打斗声此起彼伏,兵器相击发出尖锐声音,拥挤的台下无数人缠斗,百姓刺客禁卫军都互相残杀。

姜堰一袭玄底龙袍,头戴金玉冠,尊贵崇高,喜怒不幸于声色。站在台上居高临下看着,宛若看一场折子戏。

他的身边围满了禁卫军,无人能够接近。对他而言,这绝对安全的情况下,看着瓮中鳖垂死挣扎是一件很有趣的事情。

姜扶桑知道他冷漠,可这种时候看到他悠闲的神情仍觉得胆寒。

她问:“今日罪臣顾忧之问斩之日,竟有刺客劫法场,足以见得顾忧之早就准备逃亡,乃是罪上加罪。
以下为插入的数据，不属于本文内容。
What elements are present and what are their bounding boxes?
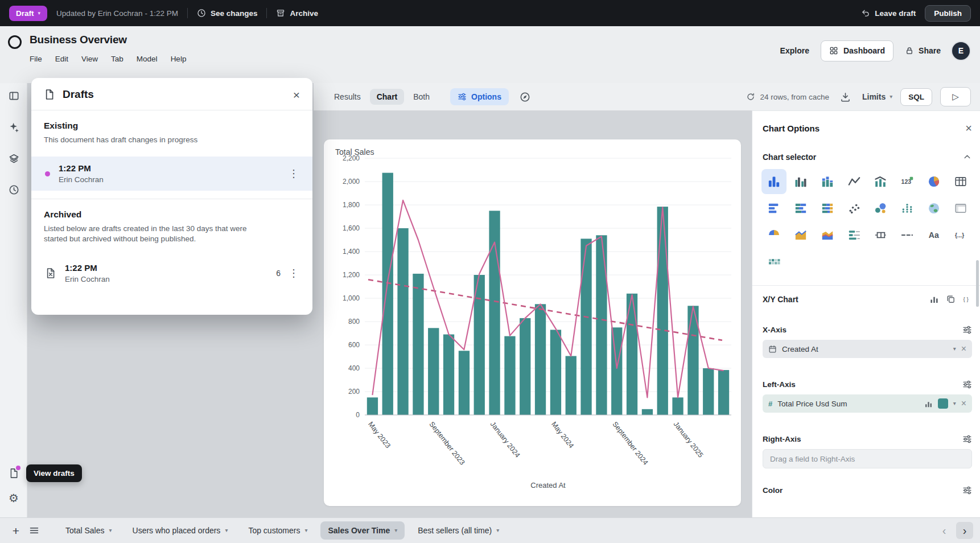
omni-logo-icon[interactable]: [8, 35, 22, 49]
chevron-up-icon[interactable]: [962, 152, 972, 162]
view-drafts-button[interactable]: [3, 463, 24, 483]
x-axis-field-pill[interactable]: Created At ▾ ×: [763, 340, 972, 358]
color-settings-icon[interactable]: [962, 486, 972, 495]
chart-type-boxplot-icon[interactable]: [868, 223, 893, 248]
chart-type-heatmap-icon[interactable]: [761, 249, 787, 274]
chart-type-single-value-icon[interactable]: 123: [895, 169, 920, 194]
chart-type-bar-line-icon[interactable]: [868, 169, 893, 194]
user-avatar[interactable]: E: [952, 42, 970, 60]
chart-type-area-stacked-icon[interactable]: [815, 223, 840, 248]
left-axis-settings-icon[interactable]: [962, 380, 972, 389]
left-axis-field-pill[interactable]: # Total Price Usd Sum ▾ ×: [763, 394, 972, 413]
model-layers-button[interactable]: [3, 148, 24, 168]
total-sales-chart[interactable]: 02004006008001,0001,2001,4001,6001,8002,…: [324, 139, 741, 506]
sql-button[interactable]: SQL: [900, 88, 932, 106]
series-color-swatch[interactable]: [938, 398, 948, 409]
menu-model[interactable]: Model: [137, 55, 158, 63]
chart-type-bar-horizontal-icon[interactable]: [761, 196, 787, 221]
mini-bar-chart-icon[interactable]: [929, 294, 939, 304]
chevron-down-icon[interactable]: ▾: [394, 528, 397, 533]
chart-type-pie-icon[interactable]: [921, 169, 946, 194]
ai-assistant-button[interactable]: [3, 117, 24, 137]
chart-type-bar-horizontal-stacked-icon[interactable]: [788, 196, 813, 221]
chart-type-area-icon[interactable]: [788, 223, 813, 248]
settings-button[interactable]: ⚙: [3, 488, 24, 508]
scroll-tabs-left-button[interactable]: ‹: [936, 522, 953, 539]
run-query-button[interactable]: ▷: [940, 87, 971, 106]
scroll-tabs-right-button[interactable]: ›: [956, 522, 973, 539]
explore-compass-button[interactable]: [517, 88, 534, 105]
remove-field-icon[interactable]: ×: [961, 344, 966, 353]
existing-draft-row[interactable]: 1:22 PM Erin Cochran ⋮: [31, 157, 312, 191]
see-changes-button[interactable]: See changes: [197, 9, 258, 18]
doc-tab-total-sales[interactable]: Total Sales▾: [58, 521, 120, 540]
view-tab-results[interactable]: Results: [327, 89, 368, 105]
chevron-down-icon[interactable]: ▾: [109, 528, 112, 533]
chart-type-bar-horizontal-full-icon[interactable]: [815, 196, 840, 221]
chart-type-list-icon[interactable]: [842, 223, 867, 248]
chart-type-pivot-table-icon[interactable]: [948, 196, 973, 221]
draft-menu-button[interactable]: ⋮: [289, 268, 299, 278]
view-drafts-tooltip[interactable]: View drafts: [26, 464, 82, 482]
archived-draft-row[interactable]: 1:22 PM Erin Cochran 6 ⋮: [31, 256, 312, 290]
chart-options-button[interactable]: Options: [450, 88, 509, 105]
add-tab-button[interactable]: +: [7, 521, 25, 540]
chart-type-text-icon[interactable]: Aa: [921, 223, 946, 248]
chart-type-bar-stacked-icon[interactable]: [815, 169, 840, 194]
braces-icon[interactable]: { }: [962, 294, 972, 304]
menu-tab[interactable]: Tab: [111, 55, 123, 63]
right-axis-settings-icon[interactable]: [962, 434, 972, 444]
chart-type-scatter-icon[interactable]: [842, 196, 867, 221]
leave-draft-button[interactable]: Leave draft: [861, 9, 916, 18]
close-panel-button[interactable]: ×: [965, 122, 972, 134]
remove-field-icon[interactable]: ×: [961, 399, 966, 408]
menu-edit[interactable]: Edit: [55, 55, 68, 63]
chart-type-rule-icon[interactable]: [895, 223, 920, 248]
history-button[interactable]: [3, 179, 24, 200]
chart-type-dot-plot-icon[interactable]: [895, 196, 920, 221]
archive-button[interactable]: Archive: [276, 9, 318, 18]
chevron-down-icon[interactable]: ▾: [304, 528, 307, 533]
chevron-down-icon[interactable]: ▾: [496, 528, 499, 533]
chart-type-table-icon[interactable]: [948, 169, 973, 194]
chevron-down-icon[interactable]: ▾: [225, 528, 228, 533]
chart-type-line-icon[interactable]: [842, 169, 867, 194]
right-axis-dropzone[interactable]: Drag a field to Right-Axis: [763, 449, 972, 468]
series-type-bar-icon[interactable]: [924, 400, 933, 408]
menu-help[interactable]: Help: [171, 55, 187, 63]
chart-type-map-icon[interactable]: [921, 196, 946, 221]
chevron-down-icon[interactable]: ▾: [953, 401, 956, 406]
publish-button[interactable]: Publish: [925, 5, 971, 22]
draft-menu-button[interactable]: ⋮: [289, 168, 299, 179]
chart-type-json-icon[interactable]: {...}: [948, 223, 973, 248]
sidebar-toggle-button[interactable]: [3, 85, 24, 106]
chevron-down-icon[interactable]: ▾: [953, 346, 956, 352]
tab-list-button[interactable]: [25, 521, 43, 540]
doc-tab-users-who-placed-orders[interactable]: Users who placed orders▾: [125, 521, 236, 540]
chart-selector-header[interactable]: Chart selector: [763, 152, 972, 162]
chart-type-bubble-icon[interactable]: [868, 196, 893, 221]
close-modal-button[interactable]: ×: [293, 89, 300, 101]
chart-type-bar-icon[interactable]: [761, 169, 787, 194]
limits-dropdown[interactable]: Limits ▾: [862, 92, 892, 101]
share-button[interactable]: Share: [905, 46, 941, 55]
panel-scrollbar[interactable]: [976, 260, 979, 307]
doc-tab-best-sellers-all-time-[interactable]: Best sellers (all time)▾: [410, 521, 507, 540]
view-tab-both[interactable]: Both: [406, 89, 437, 105]
x-axis-settings-icon[interactable]: [962, 325, 972, 335]
svg-text:January 2024: January 2024: [489, 420, 522, 459]
view-tab-chart[interactable]: Chart: [370, 89, 405, 105]
download-button[interactable]: [837, 88, 854, 105]
doc-tab-sales-over-time[interactable]: Sales Over Time▾: [320, 521, 405, 540]
menu-view[interactable]: View: [81, 55, 98, 63]
chart-type-gauge-icon[interactable]: [761, 223, 787, 248]
doc-tab-top-customers[interactable]: Top customers▾: [241, 521, 315, 540]
cache-refresh-icon[interactable]: [746, 92, 755, 101]
copy-icon[interactable]: [946, 294, 956, 304]
dashboard-button[interactable]: Dashboard: [821, 40, 893, 61]
explore-link[interactable]: Explore: [780, 46, 809, 55]
menu-file[interactable]: File: [30, 55, 42, 63]
chart-type-bar-grouped-icon[interactable]: [788, 169, 813, 194]
draft-status-dropdown[interactable]: Draft ▾: [9, 6, 47, 21]
draft-time: 1:22 PM: [65, 263, 110, 273]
按大晟律法,数罪并行应当加罚……斩头分尸,父皇,抓到人后您打算如何处置?”

“如何处置,”姜堰冷笑了一声,“分尸多无趣,便剁成肉泥吧。”

霎时间,她的手脚被凉意浸染,大雪还在下,寒意似乎旋进骨髓,身子有种失控的僵硬。

说话这短短时间,台下已经鲜血遍地。

头颅与身体分离,血水和雪水混在一起流淌。变成一片密密麻麻尸体的血海,令人作呕。

禁卫军的长戟刺穿一个个刺客心脏,百姓推推攘攘中被抹了脖子,背着顾忧之的黑衣刺客长刀在雪中只见模糊残影,一路冲出了断头台。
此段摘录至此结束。